As electricity firms must replace their generating assets, Alinta Energy CEO Jeff Dimery said that the rapid shift away from coal was putting pressure on wholesale rates.
“What I bought for $1 billion will cost me $8 billion to replace.” I don’t understand, so let’s speak about it while still explaining how energy costs decrease.
The nation’s economy continues to be driven by coal exports to nations that create far greater emissions than Australia.
Australia was the second-largest coal exporter in the world in 2020, shipping $9 billion worth of coal to Japan and South Korea, $2.5 billion to China, $2 billion to Taiwan, and $2.7 billion to the rest of the globe.

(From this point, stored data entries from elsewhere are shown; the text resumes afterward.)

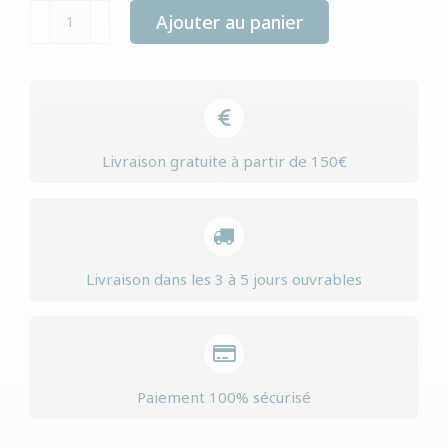
quantité
Ajouter au panier
de
Yourdog
keeshond
senior
Livraison gratuite à partir de 150€
Livraison dans les 3 à 5 jours ouvrables
Paiement 100% sécurisé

However, five of the biggest coal facilities in the country will be shut down by 2030.
According to the head of the Australian Energy Market Operator, Daniel Westerman, they generate roughly 45 gigawatts of power, whereas all presently proposed new renewable projects will only produce about 22 gigawatts, or nearly half of this amount.
The size of new projects required to enable a switch to renewable energy sources, according to Brett Redman, chief executive of NSW grid owner Transgrid, is “unprecedented.”
We have far less time to develop the crucial transmission infrastructure that will link renewables to the grid since the government wants to accomplish its national carbon reduction goal in eight years, he added.
The amount of investment required to achieve “net-zero” by 2050, according to Worley Energy CEO Chris Ashton, “looks somewhere from $100 to $120 trillion.”
He remarked, “That is orders of magnitude more than the supply chain can achieve at this time.”
The Labor government’s election pledge to reduce power costs by $275 is starting to seem more and more unrealistic.
Our leaders have been moving too quickly. Before we got to the pier, they tried to leap from the boat, Fordham claimed.